Task requirements: Your task is to copy the data exactly while leaving out every picture.

★ ★ ★

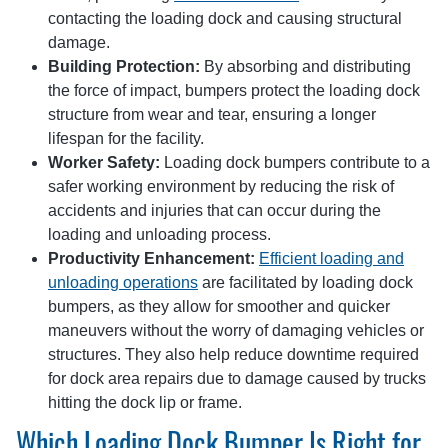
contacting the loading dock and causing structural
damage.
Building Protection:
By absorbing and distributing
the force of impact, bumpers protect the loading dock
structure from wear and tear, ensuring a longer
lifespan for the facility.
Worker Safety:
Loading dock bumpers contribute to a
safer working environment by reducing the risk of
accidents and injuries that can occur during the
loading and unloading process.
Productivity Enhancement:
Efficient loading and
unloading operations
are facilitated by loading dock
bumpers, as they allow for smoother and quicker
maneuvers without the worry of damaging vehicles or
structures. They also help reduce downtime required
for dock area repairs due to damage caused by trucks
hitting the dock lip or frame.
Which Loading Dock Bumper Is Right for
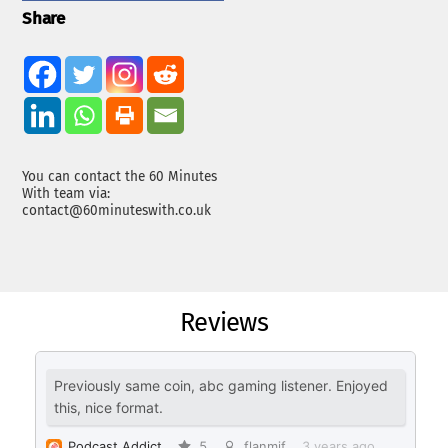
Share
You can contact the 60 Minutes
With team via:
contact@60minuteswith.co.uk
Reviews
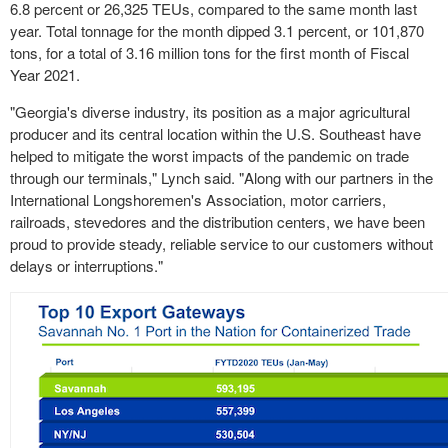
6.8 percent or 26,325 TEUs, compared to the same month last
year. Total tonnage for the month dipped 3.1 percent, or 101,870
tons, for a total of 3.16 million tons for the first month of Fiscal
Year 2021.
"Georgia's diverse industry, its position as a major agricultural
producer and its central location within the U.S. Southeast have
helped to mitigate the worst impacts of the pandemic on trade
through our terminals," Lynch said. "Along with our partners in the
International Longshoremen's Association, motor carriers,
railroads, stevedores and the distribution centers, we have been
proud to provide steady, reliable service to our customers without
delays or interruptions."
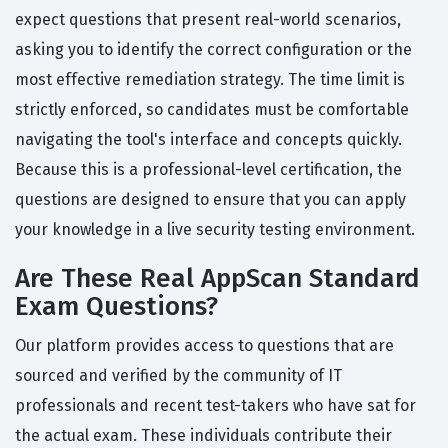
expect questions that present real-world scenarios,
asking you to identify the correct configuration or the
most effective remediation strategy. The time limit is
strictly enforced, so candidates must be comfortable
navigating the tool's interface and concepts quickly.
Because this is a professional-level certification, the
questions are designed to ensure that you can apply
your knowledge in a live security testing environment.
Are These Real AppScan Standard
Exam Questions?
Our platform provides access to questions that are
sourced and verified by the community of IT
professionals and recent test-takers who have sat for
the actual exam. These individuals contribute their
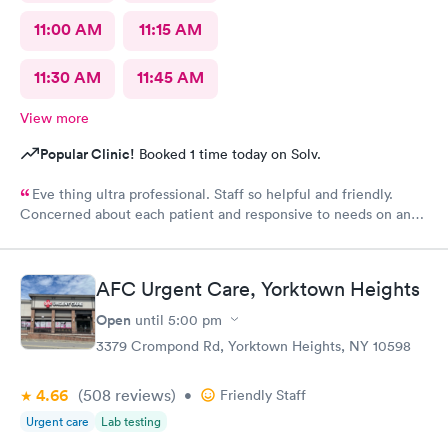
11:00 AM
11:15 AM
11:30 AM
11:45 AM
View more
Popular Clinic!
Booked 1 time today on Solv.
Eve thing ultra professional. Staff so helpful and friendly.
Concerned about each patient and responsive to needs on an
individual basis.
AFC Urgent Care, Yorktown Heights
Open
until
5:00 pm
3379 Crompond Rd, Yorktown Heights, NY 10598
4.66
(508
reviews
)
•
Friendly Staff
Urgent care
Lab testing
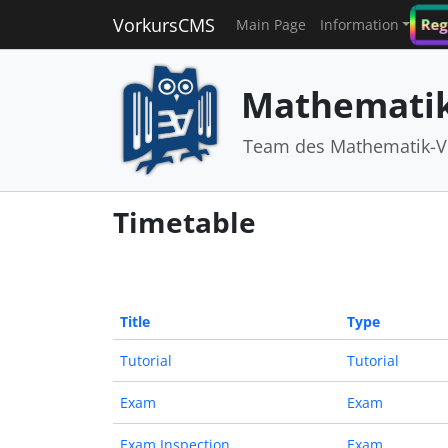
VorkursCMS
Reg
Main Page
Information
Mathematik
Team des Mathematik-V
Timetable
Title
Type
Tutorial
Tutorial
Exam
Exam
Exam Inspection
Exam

★ ★ ★

Result of this exercise:
contacting the loading dock and causing structural
damage.
Building Protection:
By absorbing and distributing
the force of impact, bumpers protect the loading dock
structure from wear and tear, ensuring a longer
lifespan for the facility.
Worker Safety:
Loading dock bumpers contribute to a
safer working environment by reducing the risk of
accidents and injuries that can occur during the
loading and unloading process.
Productivity Enhancement:
Efficient loading and
unloading operations
are facilitated by loading dock
bumpers, as they allow for smoother and quicker
maneuvers without the worry of damaging vehicles or
structures. They also help reduce downtime required
for dock area repairs due to damage caused by trucks
hitting the dock lip or frame.
Which Loading Dock Bumper Is Right for
Share
You can contact the 60 Minutes
With team via:
contact@60minuteswith.co.uk
Reviews
6.8 percent or 26,325 TEUs, compared to the same month last
year. Total tonnage for the month dipped 3.1 percent, or 101,870
tons, for a total of 3.16 million tons for the first month of Fiscal
Year 2021.
"Georgia's diverse industry, its position as a major agricultural
producer and its central location within the U.S. Southeast have
helped to mitigate the worst impacts of the pandemic on trade
through our terminals," Lynch said. "Along with our partners in the
International Longshoremen's Association, motor carriers,
railroads, stevedores and the distribution centers, we have been
proud to provide steady, reliable service to our customers without
delays or interruptions."
expect questions that present real-world scenarios,
asking you to identify the correct configuration or the
most effective remediation strategy. The time limit is
strictly enforced, so candidates must be comfortable
navigating the tool's interface and concepts quickly.
Because this is a professional-level certification, the
questions are designed to ensure that you can apply
your knowledge in a live security testing environment.
Are These Real AppScan Standard
Exam Questions?
Our platform provides access to questions that are
sourced and verified by the community of IT
professionals and recent test-takers who have sat for
the actual exam. These individuals contribute their
11:00 AM
11:15 AM
11:30 AM
11:45 AM
View more
Popular Clinic!
Booked 1 time today on Solv.
Eve thing ultra professional. Staff so helpful and friendly.
Concerned about each patient and responsive to needs on an
individual basis.
AFC Urgent Care, Yorktown Heights
Open
until
5:00 pm
3379 Crompond Rd, Yorktown Heights, NY 10598
4.66
(508
reviews
)
•
Friendly Staff
Urgent care
Lab testing
VorkursCMS
Reg
Main Page
Information
Mathematik
Team des Mathematik-V
Timetable
Title
Type
Tutorial
Tutorial
Exam
Exam
Exam Inspection
Exam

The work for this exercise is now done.